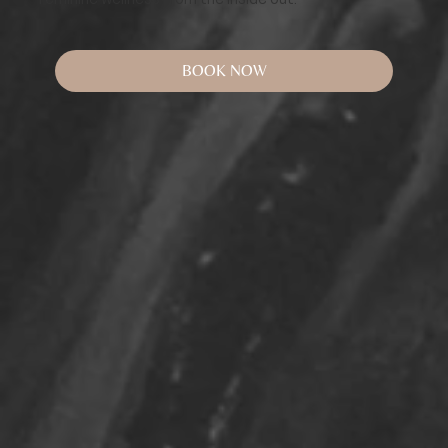
BOOK NOW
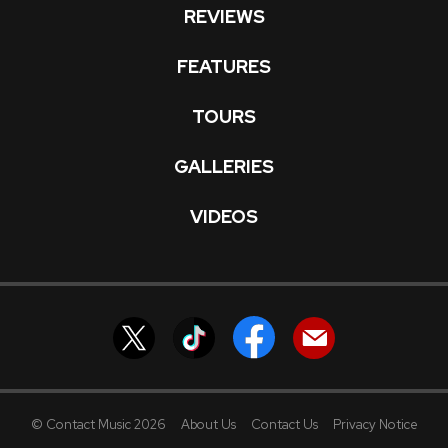
REVIEWS
FEATURES
TOURS
GALLERIES
VIDEOS
© Contact Music 2026
About Us
Contact Us
Privacy Notice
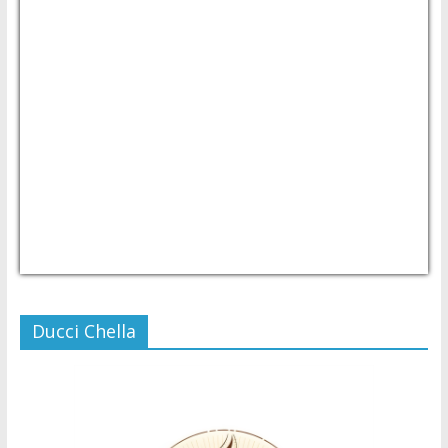
USD/PHP
Currency.Wiki
Ducci Chella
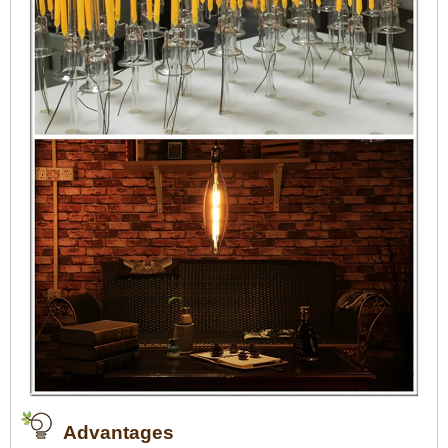
Advantages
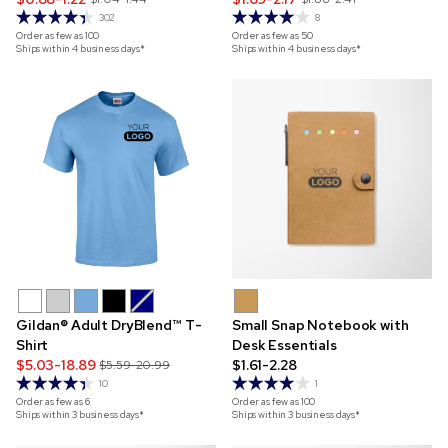
302
8
Order as few as
100
Order as few as
50
Ships within 4 business days*
Ships within 4 business days*
Gildan® Adult DryBlend™ T-
Small Snap Notebook with
Shirt
Desk Essentials
$5.03-18.89
$1.61-2.28
$5.59-20.99
10
1
Order as few as
6
Order as few as
100
Ships within 3 business days*
Ships within 3 business days*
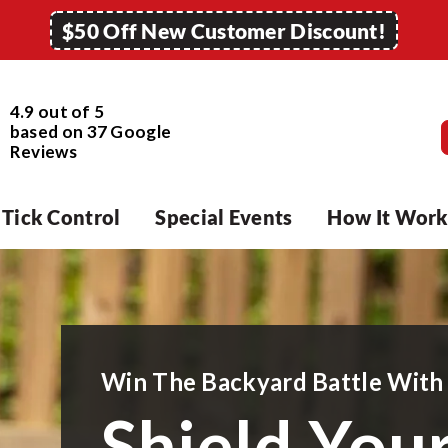
$50 Off New Customer Discount!
4.9 out of 5
based on
37
Google
Reviews
Tick Control
Special Events
How It Work
Win The Backyard Battle With
Shield You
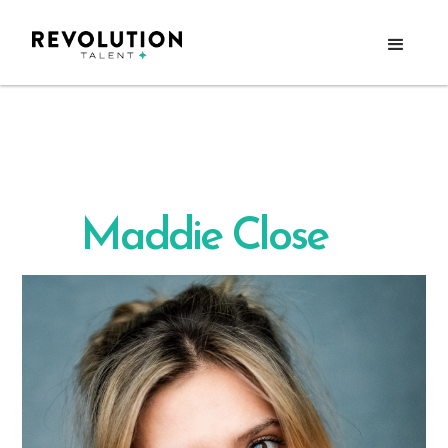
Maddie Close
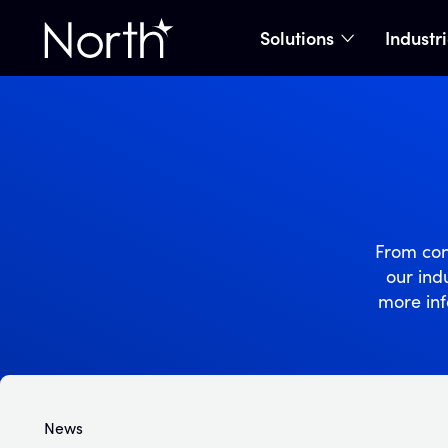
Solutions
Industr
show subme
Home
From con
our indu
more inf
News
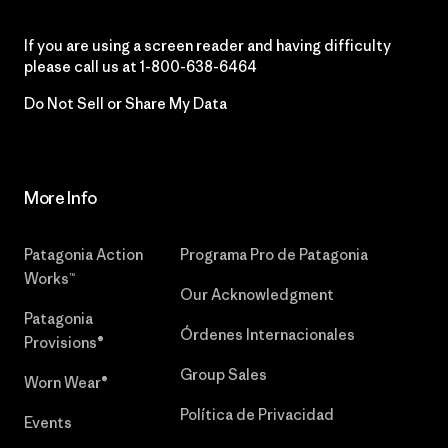
If you are using a screen reader and having difficulty
please call us at
1-800-638-6464
Do Not Sell or Share My Data
More Info
Patagonia Action
Programa Pro de Patagonia
Works™
Our Acknowledgment
Patagonia
Órdenes Internacionales
Provisions®
Group Sales
Worn Wear®
Política de Privacidad
Events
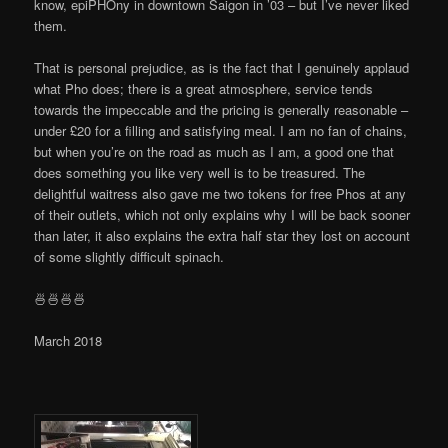
know, epiPHOny in downtown Saigon in ’03 – but I’ve never liked
them.
That is personal prejudice, as is the fact that I genuinely applaud
what Pho does; there is a great atmosphere, service tends
towards the impeccable and the pricing is generally reasonable –
under £20 for a filling and satisfying meal. I am no fan of chains,
but when you’re on the road as much as I am, a good one that
does something you like very well is to be treasured. The
delightful waitress also gave me two tokens for free Phos at any
of their outlets, which not only explains why I will be back sooner
than later, it also explains the extra half star they lost on account
of some slightly difficult spinach.
🍜🍜🍜🍜
March 2018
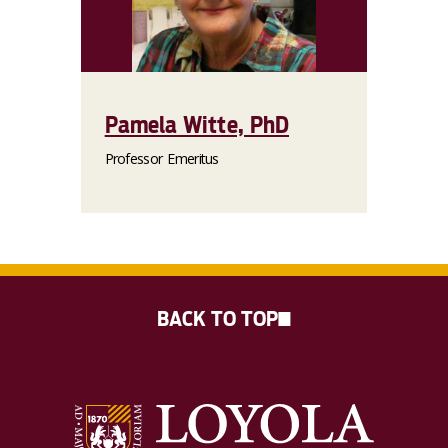
Pamela Witte, PhD
Professor Emeritus
BACK TO TOP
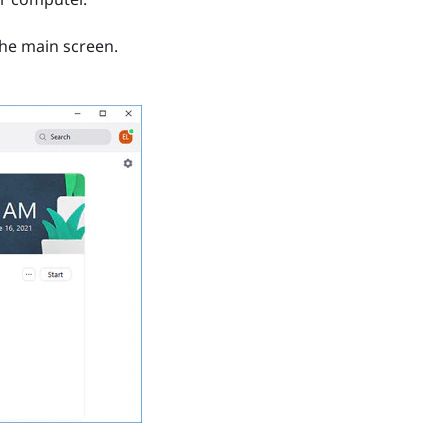
he main screen.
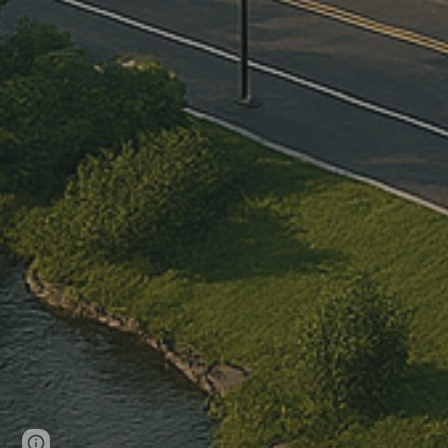
Page
Report abuse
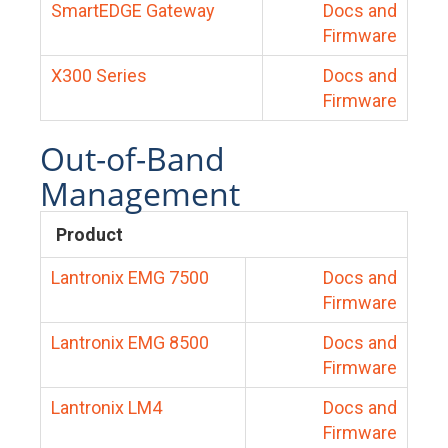
SmartEDGE Gateway
Docs and
Firmware
X300 Series
Docs and
Firmware
Out-of-Band
Management
Product
Lantronix EMG 7500
Docs and
Firmware
Lantronix EMG 8500
Docs and
Firmware
Lantronix LM4
Docs and
Firmware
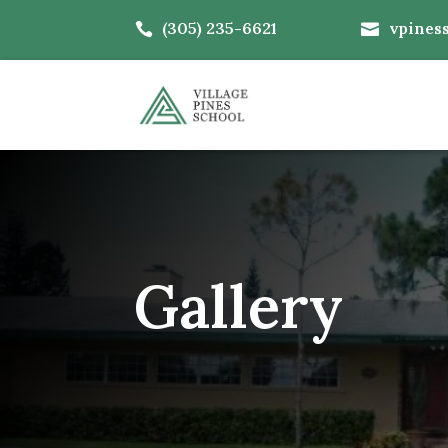
(305) 235-6621
vpines


Gallery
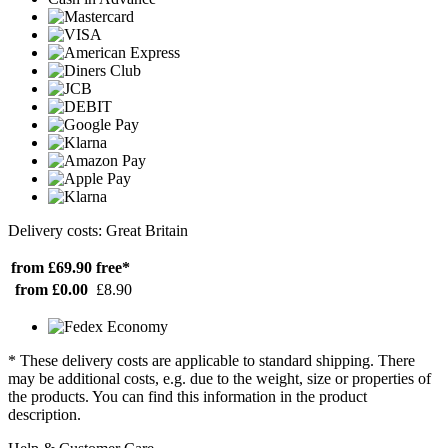
Delivery costs: Great Britain
from £69.90
free*
from £0.00
£8.90
* These delivery costs are applicable to standard shipping. There
may be additional costs, e.g. due to the weight, size or properties of
the products. You can find this information in the product
description.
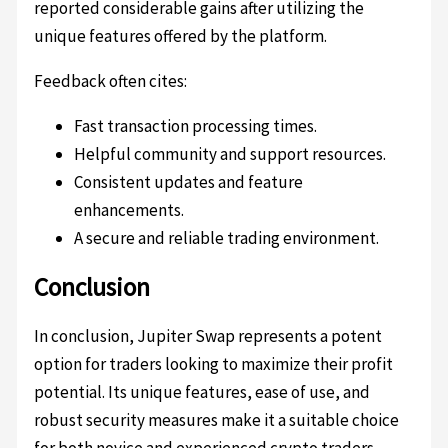
reported considerable gains after utilizing the
unique features offered by the platform.
Feedback often cites:
Fast transaction processing times.
Helpful community and support resources.
Consistent updates and feature
enhancements.
A secure and reliable trading environment.
Conclusion
In conclusion, Jupiter Swap represents a potent
option for traders looking to maximize their profit
potential. Its unique features, ease of use, and
robust security measures make it a suitable choice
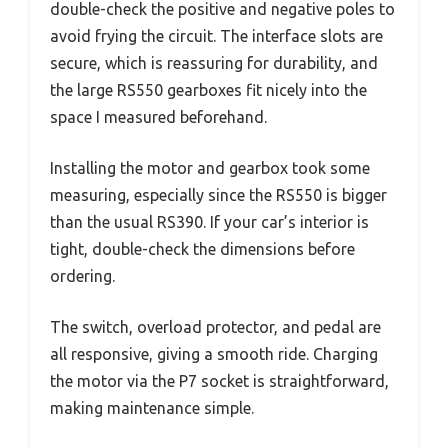
double-check the positive and negative poles to
avoid frying the circuit. The interface slots are
secure, which is reassuring for durability, and
the large RS550 gearboxes fit nicely into the
space I measured beforehand.
Installing the motor and gearbox took some
measuring, especially since the RS550 is bigger
than the usual RS390. If your car’s interior is
tight, double-check the dimensions before
ordering.
The switch, overload protector, and pedal are
all responsive, giving a smooth ride. Charging
the motor via the P7 socket is straightforward,
making maintenance simple.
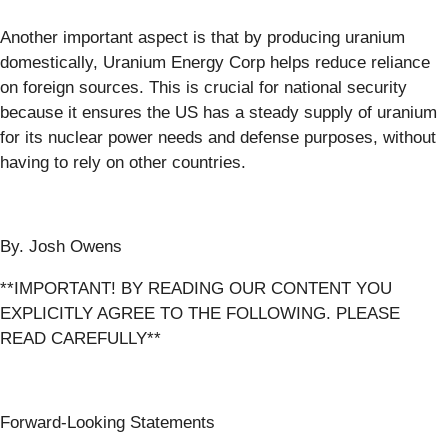
Another important aspect is that by producing uranium
domestically, Uranium Energy Corp helps reduce reliance
on foreign sources. This is crucial for national security
because it ensures the US has a steady supply of uranium
for its nuclear power needs and defense purposes, without
having to rely on other countries.
By. Josh Owens
**IMPORTANT! BY READING OUR CONTENT YOU
EXPLICITLY AGREE TO THE FOLLOWING. PLEASE
READ CAREFULLY**
Forward-Looking Statements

- [AIM OF THE TASK]
What lines in the data above carry "unique"? Return them all.

- [TASK RESPONSE]
unique features offered by the platform.
potential. Its unique features, ease of use, and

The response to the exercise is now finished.